• April 7, 2010

Civil litigators have a special name for free legal services normally:  “pro bono,” short for “pro bono publico,” translated as “for the public good.”   (And for some civil litigators another term for free legal services : contingent fee work (for a lost case)).

In two recent decisions from the U.S. District Court (D. Minn.) (Judges Patrick Schiltz, Joan Ericksen) highlight yet another variety of free legal services:  due to lawyers’ failure to abide by local rules, these judges have forbidden lawyers from billing their clients for some of the work the lawyers performed — “pro malo” (“for a no-no”) free legal work…

As previously reported by Minnesota Litigator, Judge Schiltz did not like that lawyers submitted “supplemental briefs” without the Court’s permission and he held that the lawyers could not bill their client for that work.

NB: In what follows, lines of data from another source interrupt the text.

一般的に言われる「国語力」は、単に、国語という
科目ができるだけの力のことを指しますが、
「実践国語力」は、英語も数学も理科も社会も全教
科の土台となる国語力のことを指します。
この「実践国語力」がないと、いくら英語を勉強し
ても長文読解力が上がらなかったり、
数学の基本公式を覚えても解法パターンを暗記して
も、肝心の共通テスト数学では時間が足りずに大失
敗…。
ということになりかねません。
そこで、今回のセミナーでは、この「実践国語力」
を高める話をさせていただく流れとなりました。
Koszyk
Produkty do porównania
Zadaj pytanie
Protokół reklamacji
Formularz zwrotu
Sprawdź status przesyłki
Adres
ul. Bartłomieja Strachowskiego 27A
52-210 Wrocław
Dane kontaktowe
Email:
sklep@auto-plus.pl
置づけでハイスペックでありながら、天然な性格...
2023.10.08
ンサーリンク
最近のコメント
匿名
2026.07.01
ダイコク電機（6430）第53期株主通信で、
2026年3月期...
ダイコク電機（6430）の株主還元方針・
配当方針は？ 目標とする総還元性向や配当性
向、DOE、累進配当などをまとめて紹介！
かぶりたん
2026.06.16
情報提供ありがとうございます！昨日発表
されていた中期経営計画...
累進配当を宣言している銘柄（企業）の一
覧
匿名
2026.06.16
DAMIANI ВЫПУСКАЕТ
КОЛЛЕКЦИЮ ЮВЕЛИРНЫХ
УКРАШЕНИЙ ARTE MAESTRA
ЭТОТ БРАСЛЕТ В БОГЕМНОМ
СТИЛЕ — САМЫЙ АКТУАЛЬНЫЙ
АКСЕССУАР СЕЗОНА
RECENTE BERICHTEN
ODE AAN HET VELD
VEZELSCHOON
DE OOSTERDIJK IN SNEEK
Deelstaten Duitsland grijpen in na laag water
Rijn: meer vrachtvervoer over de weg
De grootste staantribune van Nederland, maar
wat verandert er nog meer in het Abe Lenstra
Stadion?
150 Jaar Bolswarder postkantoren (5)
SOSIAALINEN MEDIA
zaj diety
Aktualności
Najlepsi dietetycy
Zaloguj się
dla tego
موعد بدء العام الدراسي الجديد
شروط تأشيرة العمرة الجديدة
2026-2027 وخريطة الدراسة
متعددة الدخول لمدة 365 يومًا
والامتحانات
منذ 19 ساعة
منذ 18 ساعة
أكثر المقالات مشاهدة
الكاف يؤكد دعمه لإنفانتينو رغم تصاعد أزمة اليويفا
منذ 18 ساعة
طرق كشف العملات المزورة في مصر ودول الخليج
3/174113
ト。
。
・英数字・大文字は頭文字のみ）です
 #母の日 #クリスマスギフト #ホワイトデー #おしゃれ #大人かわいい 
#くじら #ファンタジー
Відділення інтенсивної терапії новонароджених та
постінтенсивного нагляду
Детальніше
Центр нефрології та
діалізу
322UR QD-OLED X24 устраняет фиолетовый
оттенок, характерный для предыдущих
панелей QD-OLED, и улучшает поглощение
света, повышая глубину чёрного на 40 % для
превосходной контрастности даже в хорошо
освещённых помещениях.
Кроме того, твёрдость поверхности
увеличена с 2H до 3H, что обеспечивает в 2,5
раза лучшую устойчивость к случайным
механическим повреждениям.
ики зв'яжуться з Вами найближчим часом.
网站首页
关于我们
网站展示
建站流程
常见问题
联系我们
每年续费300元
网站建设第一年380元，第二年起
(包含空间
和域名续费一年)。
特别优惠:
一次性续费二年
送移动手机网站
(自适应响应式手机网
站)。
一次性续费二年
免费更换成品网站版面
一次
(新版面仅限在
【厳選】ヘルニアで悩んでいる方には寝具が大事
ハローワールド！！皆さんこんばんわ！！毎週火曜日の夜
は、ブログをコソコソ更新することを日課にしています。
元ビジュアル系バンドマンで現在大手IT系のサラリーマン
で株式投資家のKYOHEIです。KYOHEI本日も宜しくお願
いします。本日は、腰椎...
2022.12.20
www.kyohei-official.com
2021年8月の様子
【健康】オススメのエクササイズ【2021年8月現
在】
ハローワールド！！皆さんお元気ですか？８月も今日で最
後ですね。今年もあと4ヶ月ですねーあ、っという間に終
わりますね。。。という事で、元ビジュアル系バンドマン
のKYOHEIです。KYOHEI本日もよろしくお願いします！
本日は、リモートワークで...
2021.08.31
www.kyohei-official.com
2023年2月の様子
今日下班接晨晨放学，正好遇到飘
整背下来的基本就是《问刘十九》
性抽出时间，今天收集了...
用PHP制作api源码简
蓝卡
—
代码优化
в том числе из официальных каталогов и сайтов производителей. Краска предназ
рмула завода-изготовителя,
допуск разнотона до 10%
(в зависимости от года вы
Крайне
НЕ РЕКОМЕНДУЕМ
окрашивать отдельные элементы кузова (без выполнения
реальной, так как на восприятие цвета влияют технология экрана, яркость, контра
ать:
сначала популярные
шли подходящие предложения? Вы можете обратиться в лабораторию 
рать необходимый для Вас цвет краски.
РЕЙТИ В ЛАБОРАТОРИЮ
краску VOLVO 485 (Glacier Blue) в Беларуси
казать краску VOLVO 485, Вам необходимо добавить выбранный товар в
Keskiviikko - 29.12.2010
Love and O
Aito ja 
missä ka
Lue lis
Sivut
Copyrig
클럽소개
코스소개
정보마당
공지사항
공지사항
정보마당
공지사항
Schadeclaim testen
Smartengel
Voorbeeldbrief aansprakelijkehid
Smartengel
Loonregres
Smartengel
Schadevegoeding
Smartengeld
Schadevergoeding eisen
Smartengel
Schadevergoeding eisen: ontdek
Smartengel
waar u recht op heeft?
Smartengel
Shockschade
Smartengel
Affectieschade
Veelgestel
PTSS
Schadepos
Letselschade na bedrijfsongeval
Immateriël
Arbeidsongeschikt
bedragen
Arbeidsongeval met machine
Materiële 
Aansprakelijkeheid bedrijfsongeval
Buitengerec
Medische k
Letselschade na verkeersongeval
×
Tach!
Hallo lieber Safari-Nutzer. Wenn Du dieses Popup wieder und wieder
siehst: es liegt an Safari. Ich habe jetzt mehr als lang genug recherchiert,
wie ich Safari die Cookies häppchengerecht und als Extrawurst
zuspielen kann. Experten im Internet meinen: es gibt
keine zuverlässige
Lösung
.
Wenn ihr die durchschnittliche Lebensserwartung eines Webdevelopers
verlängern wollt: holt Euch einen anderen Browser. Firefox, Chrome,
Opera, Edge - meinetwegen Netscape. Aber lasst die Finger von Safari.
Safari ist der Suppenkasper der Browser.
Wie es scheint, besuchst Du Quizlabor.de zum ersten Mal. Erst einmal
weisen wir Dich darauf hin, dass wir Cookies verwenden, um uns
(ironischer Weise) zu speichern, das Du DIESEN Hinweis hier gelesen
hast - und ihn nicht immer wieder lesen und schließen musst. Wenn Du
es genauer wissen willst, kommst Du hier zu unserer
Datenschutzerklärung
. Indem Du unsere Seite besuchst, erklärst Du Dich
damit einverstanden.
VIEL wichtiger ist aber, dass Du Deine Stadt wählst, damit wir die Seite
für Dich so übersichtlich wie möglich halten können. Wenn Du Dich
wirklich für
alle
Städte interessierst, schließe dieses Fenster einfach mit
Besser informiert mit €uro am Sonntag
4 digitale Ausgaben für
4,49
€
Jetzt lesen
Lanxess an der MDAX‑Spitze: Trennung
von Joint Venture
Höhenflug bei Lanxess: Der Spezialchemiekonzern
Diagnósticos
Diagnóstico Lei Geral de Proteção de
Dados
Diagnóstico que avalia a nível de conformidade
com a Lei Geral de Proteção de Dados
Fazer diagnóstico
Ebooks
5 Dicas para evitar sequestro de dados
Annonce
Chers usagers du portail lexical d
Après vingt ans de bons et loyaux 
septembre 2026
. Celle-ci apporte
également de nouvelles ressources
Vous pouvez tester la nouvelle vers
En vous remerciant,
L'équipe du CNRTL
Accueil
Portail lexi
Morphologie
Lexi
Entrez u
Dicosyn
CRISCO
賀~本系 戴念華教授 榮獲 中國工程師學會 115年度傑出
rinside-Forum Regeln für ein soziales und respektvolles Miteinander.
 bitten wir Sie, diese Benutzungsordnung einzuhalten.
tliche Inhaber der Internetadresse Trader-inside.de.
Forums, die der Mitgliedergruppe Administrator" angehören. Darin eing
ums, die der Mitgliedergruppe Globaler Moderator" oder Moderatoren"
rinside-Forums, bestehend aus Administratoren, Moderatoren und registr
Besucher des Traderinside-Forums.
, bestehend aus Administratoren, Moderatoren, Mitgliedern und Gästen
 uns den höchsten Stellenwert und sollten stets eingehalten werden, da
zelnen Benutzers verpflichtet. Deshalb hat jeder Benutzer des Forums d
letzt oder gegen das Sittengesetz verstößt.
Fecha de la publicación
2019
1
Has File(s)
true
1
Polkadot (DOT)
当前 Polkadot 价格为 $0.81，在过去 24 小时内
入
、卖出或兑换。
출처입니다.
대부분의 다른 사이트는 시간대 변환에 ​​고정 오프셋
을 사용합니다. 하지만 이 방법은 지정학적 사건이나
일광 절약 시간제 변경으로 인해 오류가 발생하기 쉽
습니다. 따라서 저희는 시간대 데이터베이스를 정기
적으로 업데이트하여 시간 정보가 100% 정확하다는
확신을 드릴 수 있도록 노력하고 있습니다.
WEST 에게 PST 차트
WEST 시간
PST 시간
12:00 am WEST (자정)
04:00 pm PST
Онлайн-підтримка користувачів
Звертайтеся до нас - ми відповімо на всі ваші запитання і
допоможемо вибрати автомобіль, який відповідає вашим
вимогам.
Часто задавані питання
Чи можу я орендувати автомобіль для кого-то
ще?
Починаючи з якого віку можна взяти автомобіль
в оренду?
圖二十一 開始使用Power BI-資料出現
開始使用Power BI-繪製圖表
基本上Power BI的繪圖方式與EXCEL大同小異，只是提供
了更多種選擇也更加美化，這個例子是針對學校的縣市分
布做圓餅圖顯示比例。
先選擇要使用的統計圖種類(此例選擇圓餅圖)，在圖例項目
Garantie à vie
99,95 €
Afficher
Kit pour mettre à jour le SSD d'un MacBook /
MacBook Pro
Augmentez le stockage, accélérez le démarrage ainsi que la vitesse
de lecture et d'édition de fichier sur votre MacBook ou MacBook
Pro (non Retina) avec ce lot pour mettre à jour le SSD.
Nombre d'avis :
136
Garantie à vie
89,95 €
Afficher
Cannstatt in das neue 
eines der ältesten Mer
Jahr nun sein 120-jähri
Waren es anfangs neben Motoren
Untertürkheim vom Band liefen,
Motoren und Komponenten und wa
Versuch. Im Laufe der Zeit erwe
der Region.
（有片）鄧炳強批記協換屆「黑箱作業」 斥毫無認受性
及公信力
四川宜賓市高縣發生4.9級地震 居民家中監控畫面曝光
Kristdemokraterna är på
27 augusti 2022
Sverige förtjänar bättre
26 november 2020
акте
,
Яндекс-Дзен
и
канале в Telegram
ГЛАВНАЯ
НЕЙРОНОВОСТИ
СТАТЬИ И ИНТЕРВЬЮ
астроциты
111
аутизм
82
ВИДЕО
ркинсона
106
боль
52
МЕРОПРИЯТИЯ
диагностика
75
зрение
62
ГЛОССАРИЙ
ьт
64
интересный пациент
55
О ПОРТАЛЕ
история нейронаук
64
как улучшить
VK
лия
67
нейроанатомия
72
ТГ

This week, Judge Ericksen lowered the boom on counsel for submitting an affidavit in opposition to a motion for summary judgment days before a hearing on the motion contrary to local rules (this was not the lawyer’s first violation of rules in the case, Judge Ericksen highlighted in her order), and she ruled that the lawyer could not bill his client for that and related legal work.

Minnesota Litigator questioned whether Judge Schiltz’s order had sufficiently appreciated the possibility that the client might have knowingly participated in the violation of local rules or even might have been the driving force.

Queries:  Two instances of the “pro malo” sanction does not quite make a trend but is this form of sanction on the upswing? Could it be subject to challenge?  (One problem with these kinds of sanctions and challenging them is that clients, of course, have very little incentive to challenge what might be thought of as their windfall.  Also, lawyers are presumably hamstrung by Minn. R. Prof. Conduct 1.7 from challenging such a sanction (see Comment 10: “The lawyer’s own interests should not be permitted to have an adverse effect on representation of a client”).   (This tension could be implicated whenever a lawyer, specifically, is sanctioned but it seems particularly inherent and immovable when the sanction, by definition, benefits the client.)